T-Shirt mit I Love NY - Motiv

Bis Mitte des letzten Jahrhunderts blieben T-Shirts – mit Ausnahme von Trikots – einfarbig und unverziert.  Zwar gab es schon länger die Technik des Siebdrucks, aber erst neue Plastisolfarben machten es möglich, auf Textilien zu drucken, da die Pigmente haltbarer und flexibler  sind. Mit der Erfindung der Mehrfarben-Rotationsdruckmaschine 1960 und der Entwicklung des Thermo-Sublimationsdrucks wurde die Erfolgsgeschichte des bedruckten T-Shirts begründet. Das Thermodruckverfahren machte es sogar möglich, fotorealistisch auf T-Shirts zu drucken.
So wurden in den 70er Jahren bedruckte T-Shirts immer beliebter. Das T-Shirt wurde zur Leinwand, zum Ausdrucksmittel, zum Protest-Plakat, zur Werbefläche. Große Firmen wie Adidas oder Coca-Cola nutzen es als Werbe-Shirt, um die eigene Marke noch bekannter zu machen, für die Träger wiederum waren sie Statussymbol.
Touristen-Hochburgen verkauften T-Shirts als Souvenirs an Urlauber.

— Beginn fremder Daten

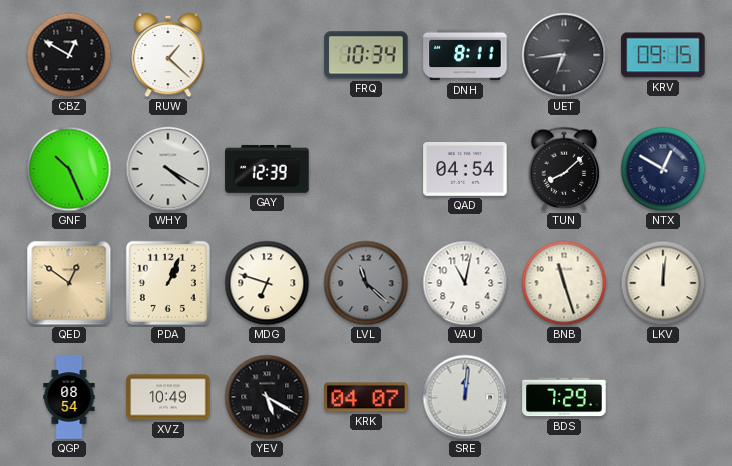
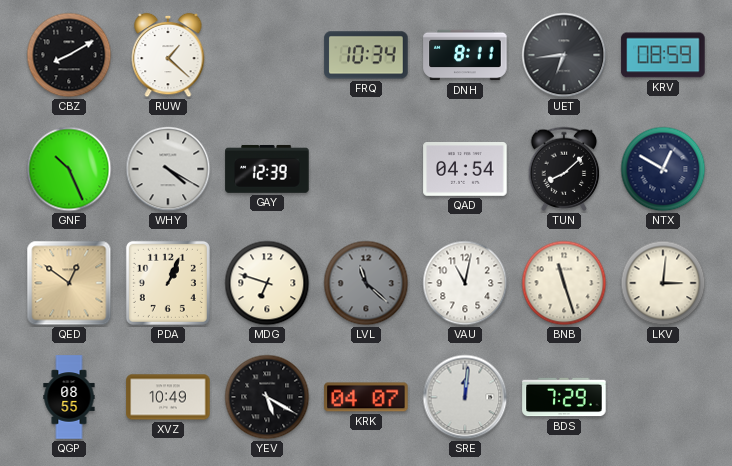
CBZ: 12:50 -> 8:10
KRV: 09:15 -> 08:59
LKV: 12:01 -> 3:01
QGP: 08:54 -> 08:55
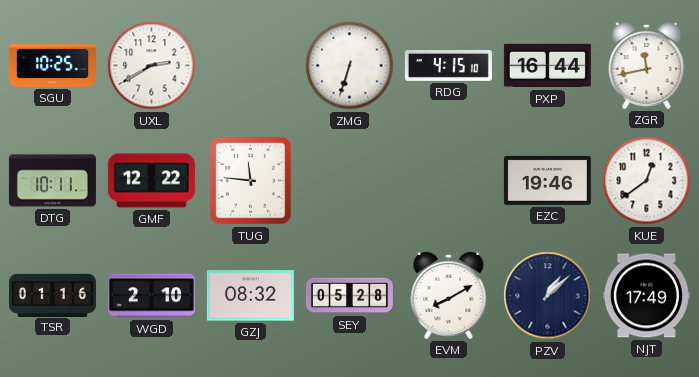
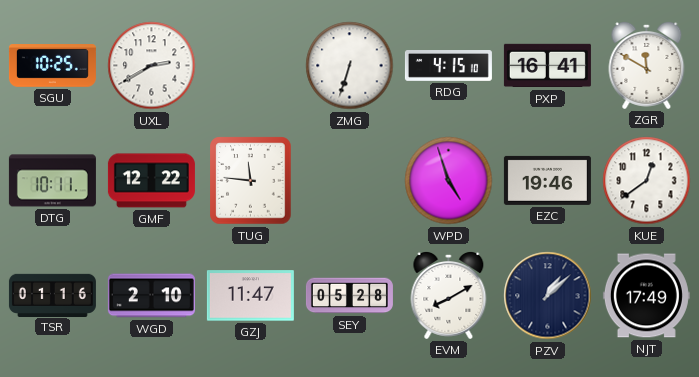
PXP: 16:44 -> 16:41
ZGR: 11:43 -> 11:50
WPD: none -> 4:57
GZJ: 08:32 -> 11:47
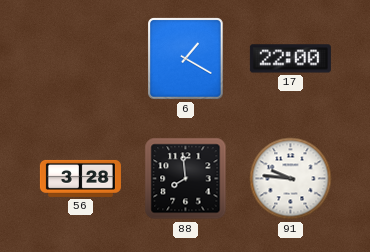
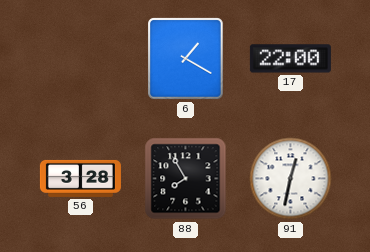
88: 7:59 -> 7:55
91: 9:46 -> 12:32
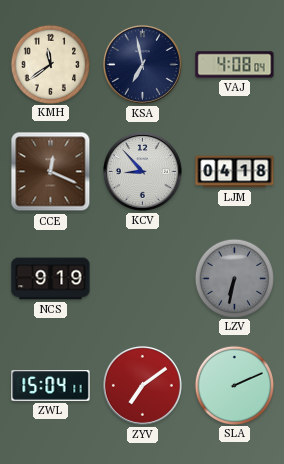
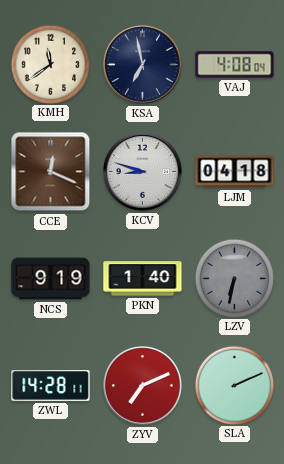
KCV: 8:53 -> 8:48
PKN: none -> 1:40
ZWL: 15:04 -> 14:28
ZYV: 7:09 -> 7:11
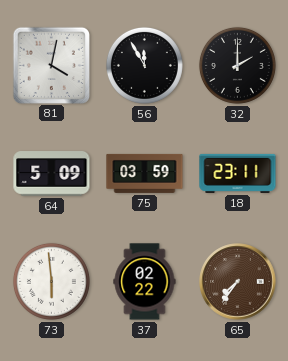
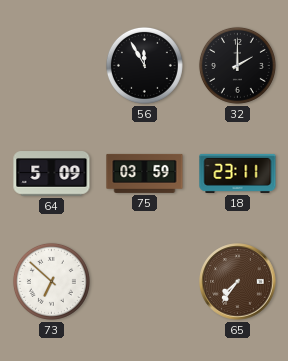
81: 4:02 -> none
73: 5:59 -> 6:52
37: 02:22 -> none
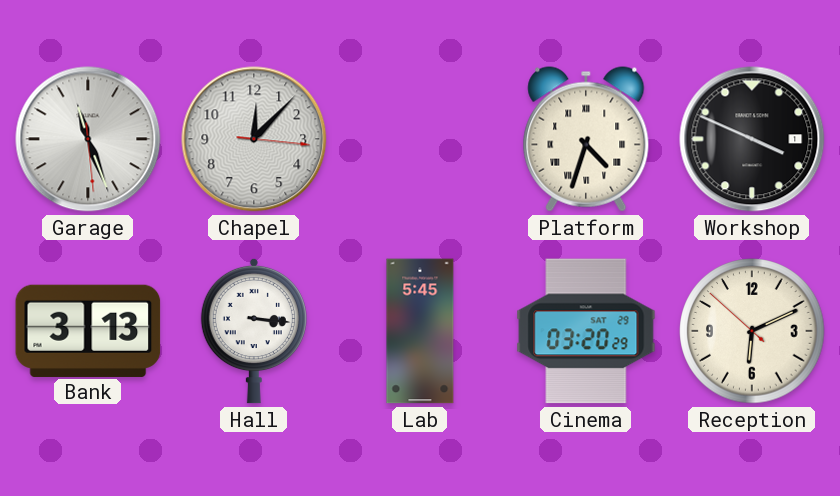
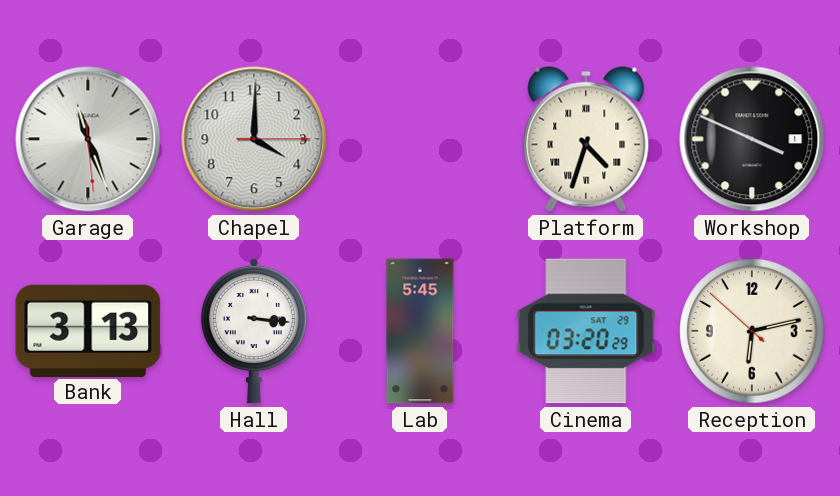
Chapel: 12:07 -> 4:00
Reception: 6:10 -> 6:12
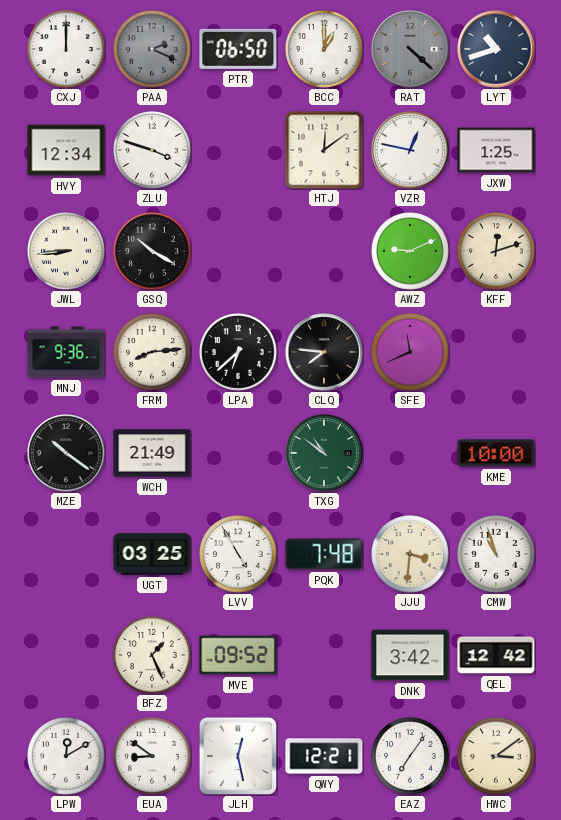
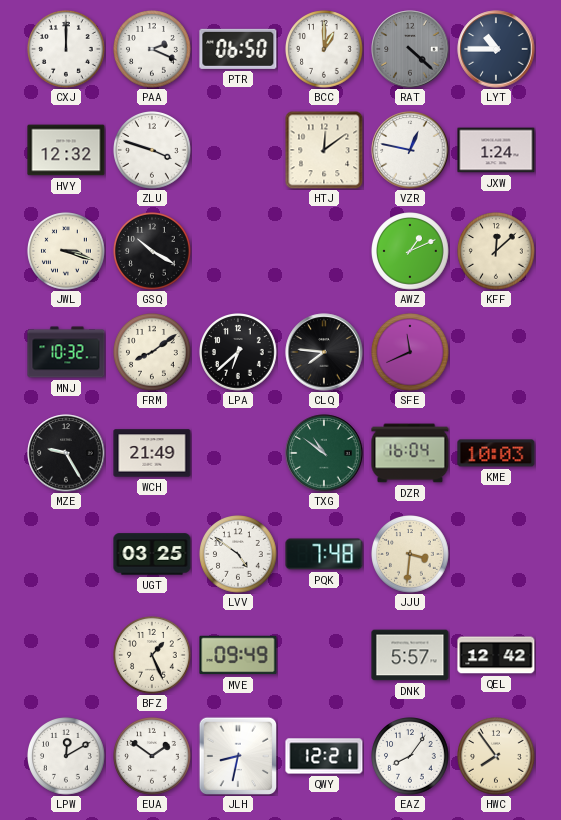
PAA dial: grey -> white
LYT: 10:42 -> 10:45
HVY: 12:34 -> 12:32
JXW: 1:25 -> 1:24
JWL: 8:44 -> 3:18
AWZ: 9:11 -> 1:11
KFF: 12:12 -> 12:08
MNJ: 9:36 -> 10:32
FRM: 8:14 -> 8:09
MZE: 10:21 -> 9:25
DZR: none -> 16:04
KME: 10:00 -> 10:03
LVV: 4:55 -> 4:51
CMW: 10:57 -> none
MVE: 09:52 -> 09:49
DNK: 3:42 -> 5:57
EUA: 8:51 -> 1:51
JLH: 12:28 -> 8:32
EAZ: 7:06 -> 8:06
HWC: 3:09 -> 7:54
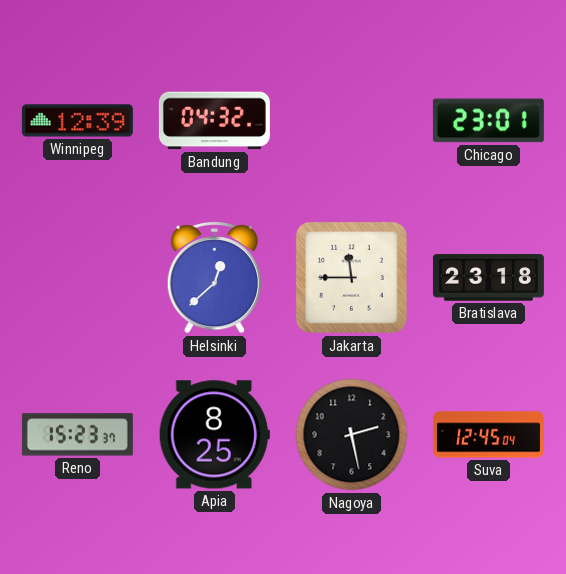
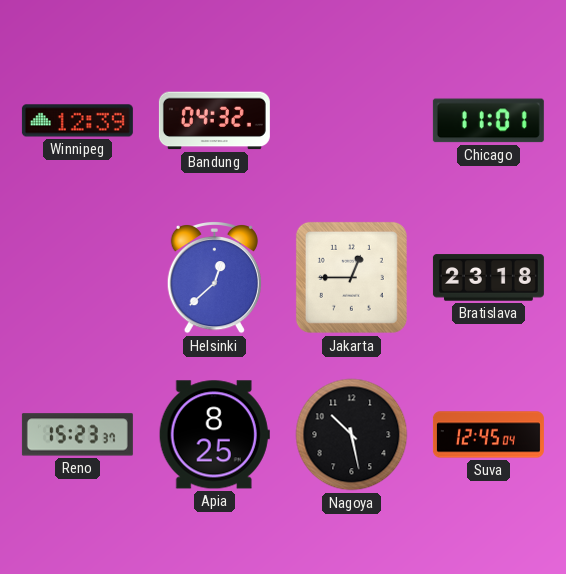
Chicago: 23:01 -> 11:01
Jakarta: 11:45 -> 12:45
Nagoya: 2:28 -> 10:28
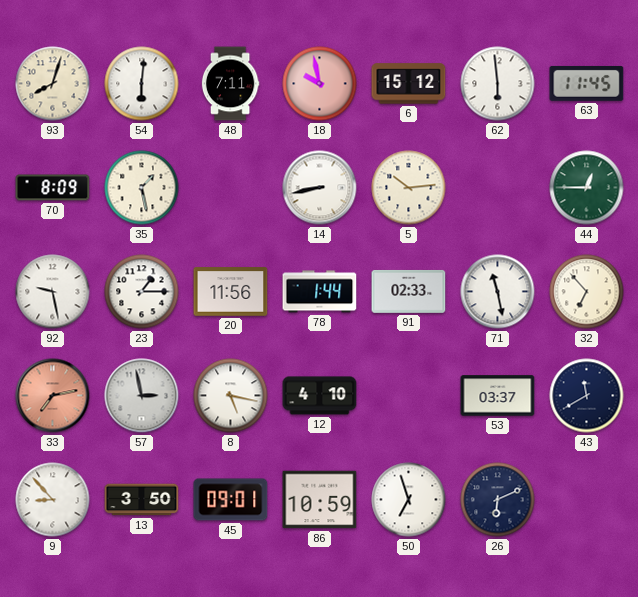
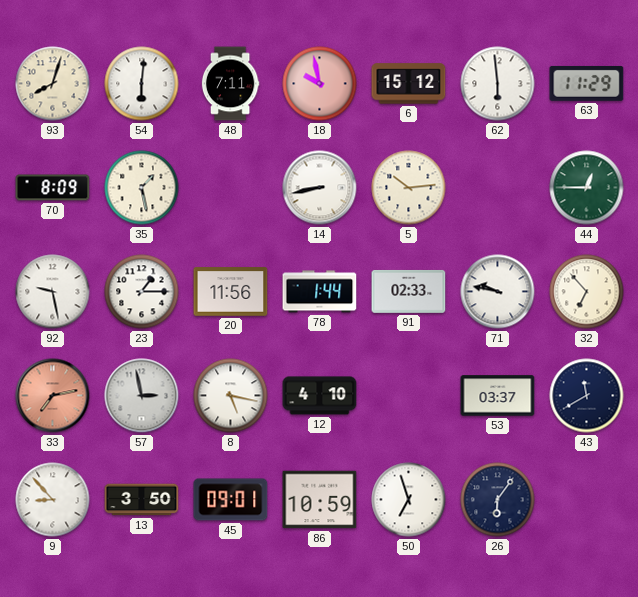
63: 11:45 -> 11:29
71: 11:28 -> 9:47
26: 6:11 -> 6:06
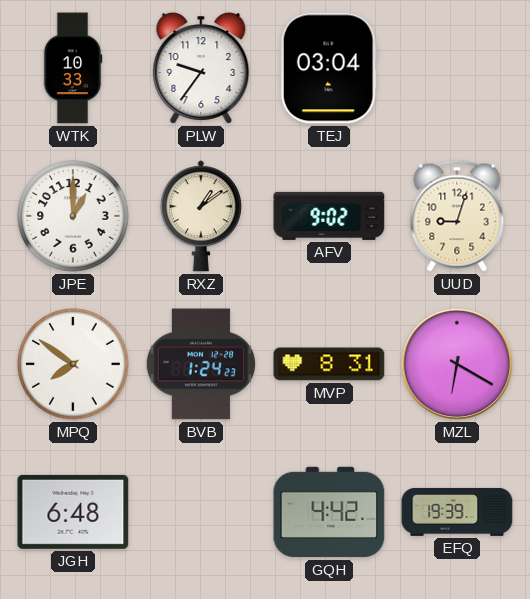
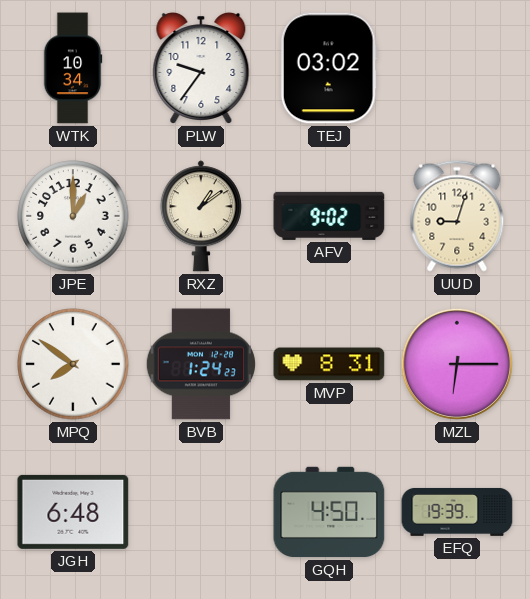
WTK: 10:33 -> 10:34
TEJ: 03:04 -> 03:02
MZL: 6:20 -> 6:15
GQH: 4:42 -> 4:50
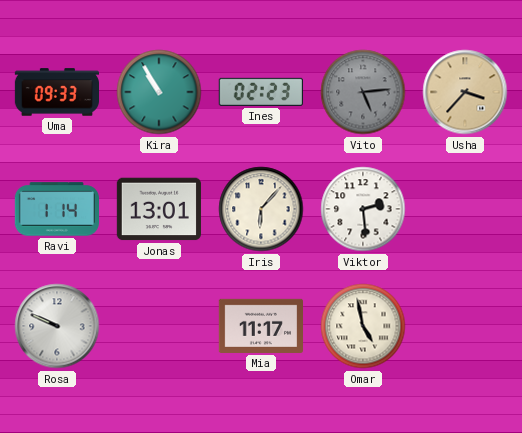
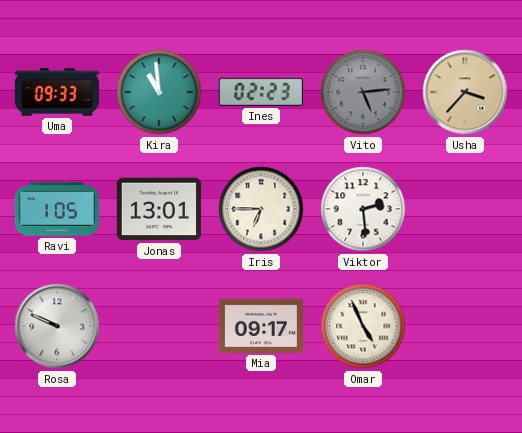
Kira: 10:55 -> 10:59
Ravi: 1:14 -> 1:05
Iris: 6:07 -> 6:45
Mia: 11:17 -> 09:17
Omar: 4:58 -> 4:56
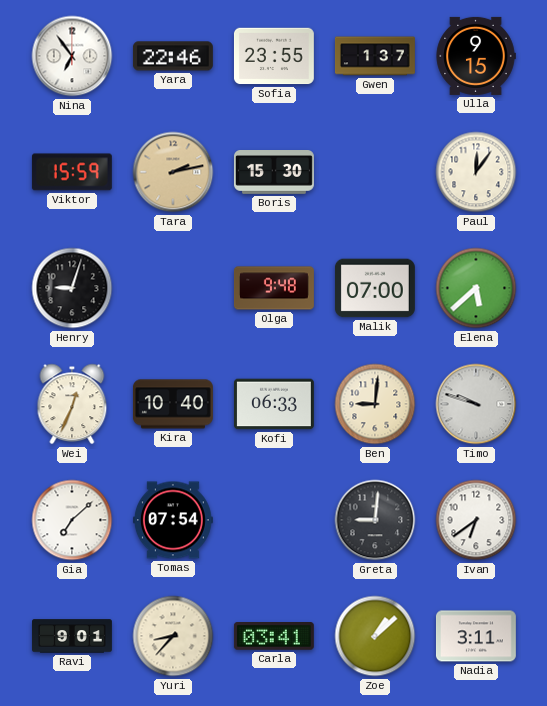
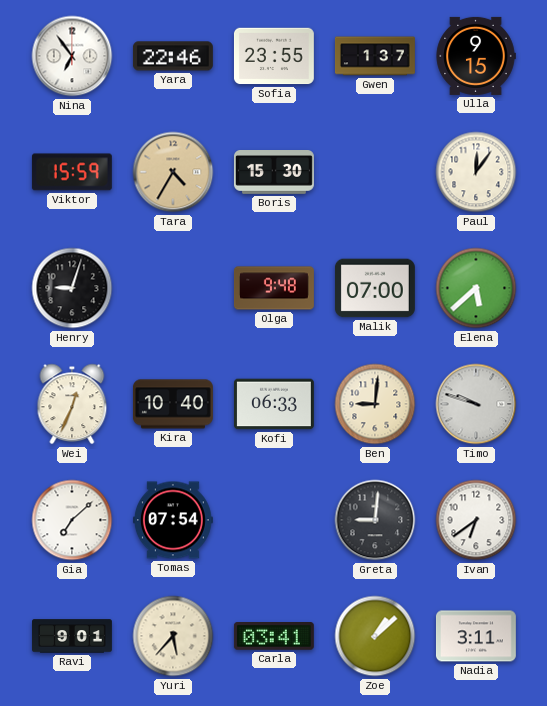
Tara: 2:13 -> 4:35
Yuri: 8:37 -> 5:37
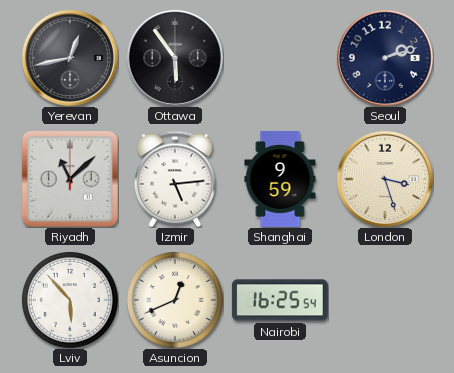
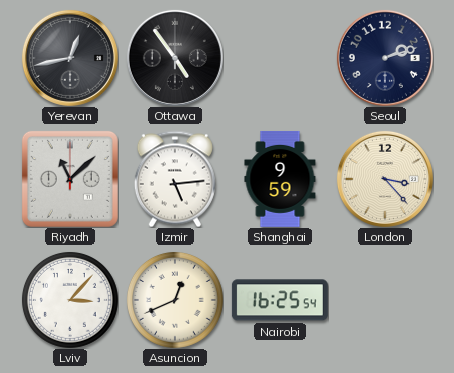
Ottawa: 5:54 -> 4:54
London: 3:27 -> 3:23
Lviv: 5:53 -> 3:07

Bis heute ist die Aufschrift „I love N.Y.“ der beliebteste T-Shirt-Druck der Welt.
Durch das T-Shirt konnte man seine politische Gesinnung oder Protest zum Ausdruck bringen und jedem den eigenen Musikgeschmack präsentieren.
T-Shirts können zudem  als eine Art Chronik des Zeitgeschehens gesehen werden, denn sie spiegeln wichtige Ereignisse in Politik, Sport und Popkultur wieder.

 

Bands und Tourshirts sind unzertrennlich

Mick Jagger mit Rolling Stones T-Shirt

Ab Mitte der 70er gehörte Merchandise fest zu den Touren großer Musiker wie Eric Clapton, Bruce Springsteen oder die Rolling Stones dazu. Man schmückte sich mit den T-Shirts von Bands um zu zeigen, auf welchen Konzerte man war. Konzert-Merchandising entwickelte sich in Kürze von der Handarbeit zur Großindustrie. Merchandising-Firmen wurden zu Lizenznehmern vieler Bands und vermarkteten diese.
Bandshirts rufen auch noch Jahre später Erinnerungen an wilde Konzerte hervor und einige Bandlogos und Designs haben fast ikonenhaften Charakter. Sie prägten eine ganze Generation und spiegeln das Zeitgeschehen jener Dekade wieder.
Nicht umsonst werden einige Bandshirts für viel Geld gehandelt und beliebte Motive immer wieder neu aufgelegt, sei es das Smiley von Nirvana, der bekannte Schriftzug von AC/DC oder der Rolling-Stones-Mund.

 

 

Das Fun-Shirt der 90er

Funshirt mit eigenem Motiv

Ein weiteres Genre ist das Fun-T-Shirt, das in den 90ern immer beliebter wurde.
Witzige oder ironische Sprüche sollten frech und unangepasst auf andere wirken und die Individualität des Trägers unterstreichen. Kurze, groß gedruckte Wörter wie „Zicke“  waren das Statement der Zeit. Die Kreativität kannte keine Grenzen, sodass sich Drucke in allen Formen und Farben auf den T-Shirts wiederspiegeln. Sonderfarben wie Neon, Glitter oder Glow in the Dark passen zum schrillen Ruf der 90er.
American Apparel brachte  1997 eine Kollektion an blanken, unbedruckten T-Shirts heraus. Basic-Shirts in verschiedenen Farben gehören auch heute noch zum Standardrepertoire aller größeren Bekleidungsmarken und eignen sich bestens, um bedruckt zu werden.

 

 

 

Das T-Shirt heute: Allrounder für jede Gelegenheit

 

Für das T-Shirt gibt es heute keine Grenzen mehr. Es  funktioniert als pures Fashion-Basic genauso wie bedruckt als Fashion-Statement. Verschiedene Schnitte, unterschiedliche Stoffqualitäten, neue Materialien und Spezialfarben bieten unbegrenzte Möglichkeiten bei der Gestaltung des T-Shirts. Nach über 100 Jahren ist es nicht mehr wegzudenken und man kann guten Gewissens behaupten, dass das T-Shirt heute das wohl wichtigste Kleidungsstück ist.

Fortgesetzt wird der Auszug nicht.